(Work to be completed): Beginning at the line that holds "TIR ve ATA Karnesi Müdürl", restate each line exactly through the final line of the records. Include both of those lines.

(Data to use):

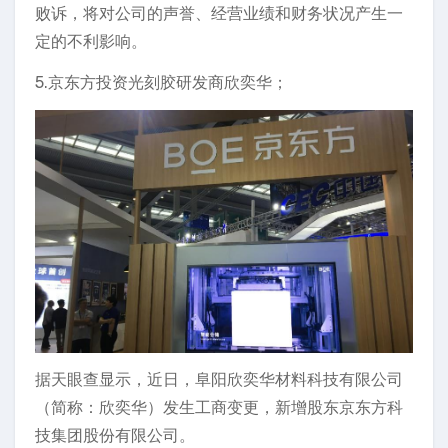
败诉，将对公司的声誉、经营业绩和财务状况产生一
定的不利影响。
5.京东方投资光刻胶研发商欣奕华；
据天眼查显示，近日，阜阳欣奕华材料科技有限公司
（简称：欣奕华）发生工商变更，新增股东京东方科
技集团股份有限公司。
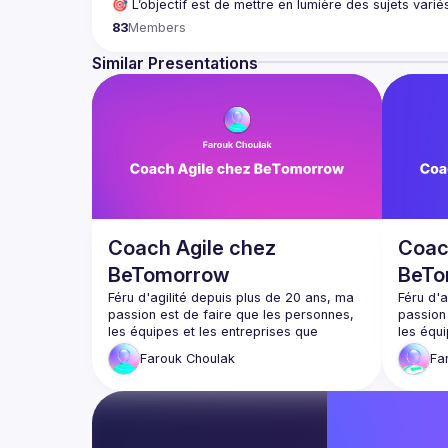
🎯 L’objectif est de mettre en lumière des sujets varié
83
Members
Similar Presentations
Coach Agile chez
Coac
BeTomorrow
BeTo
Féru d'agilité depuis plus de 20 ans, ma 
Féru d'a
passion est de faire que les personnes, 
passion 
les équipes et les entreprises que 
les équi
j'accompagne réalisent leur potentiel en 
j'accomp
Farouk
Choulak
Fa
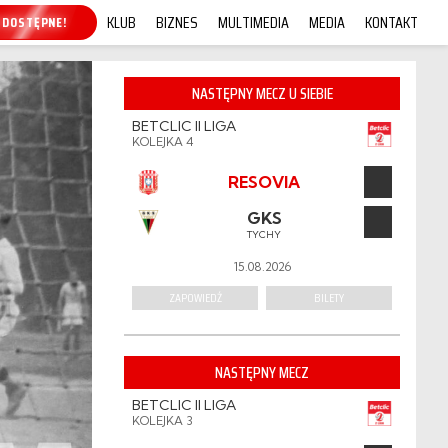
KLUB
BIZNES
MULTIMEDIA
MEDIA
KONTAKT
UP ONLINE!
NASTĘPNY MECZ U SIEBIE
BETCLIC II LIGA
KOLEJKA 4
RESOVIA
GKS
TYCHY
15.08.2026
ZAPOWIEDŹ
BILETY
NASTĘPNY MECZ
BETCLIC II LIGA
KOLEJKA 3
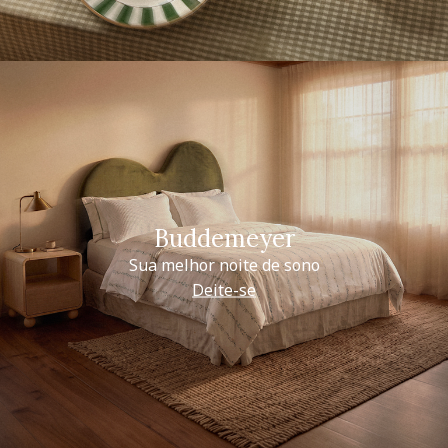
Buddemeyer
Sua melhor noite de sono
Deite-se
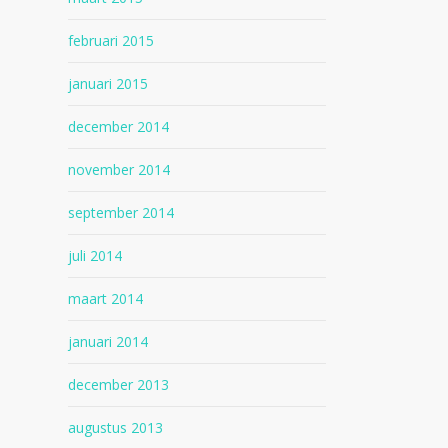
februari 2015
januari 2015
december 2014
november 2014
september 2014
juli 2014
maart 2014
januari 2014
december 2013
augustus 2013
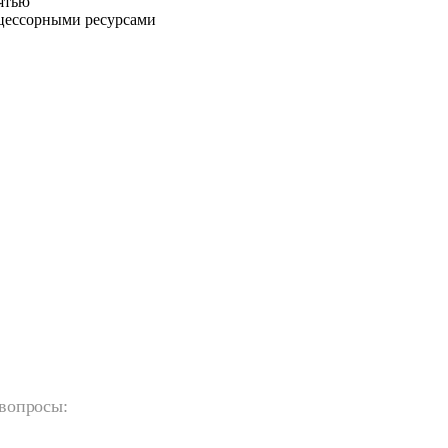
ятью
цессорными ресурсами
 вопросы:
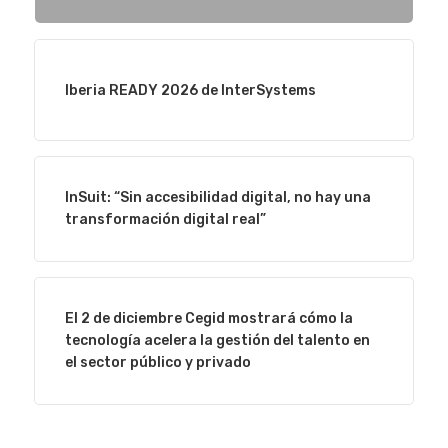
Iberia READY 2026 de InterSystems
InSuit: “Sin accesibilidad digital, no hay una
transformación digital real”
El 2 de diciembre Cegid mostrará cómo la
tecnología acelera la gestión del talento en
el sector público y privado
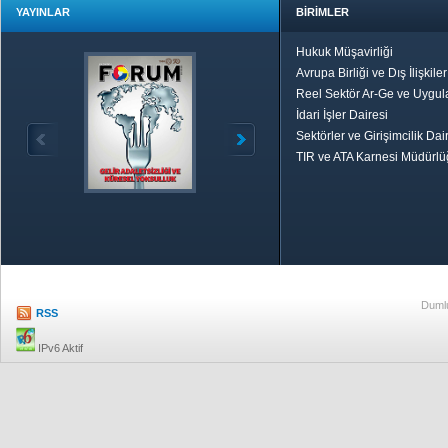
YAYINLAR
BİRİMLER
Hukuk Müşavirliği
Avrupa Birliği ve Dış İlişkile
Reel Sektör Ar-Ge ve Uygul
İdari İşler Dairesi
Sektörler ve Girişimcilik Dai
TIR ve ATA Karnesi Müdürl
Özetle TOBB
Ekonomik R
Dumlu
RSS
IPv6 Aktif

(Problem solution):
TIR ve ATA Karnesi Müdürl
Özetle TOBB
Ekonomik R
Dumlu
RSS
IPv6 Aktif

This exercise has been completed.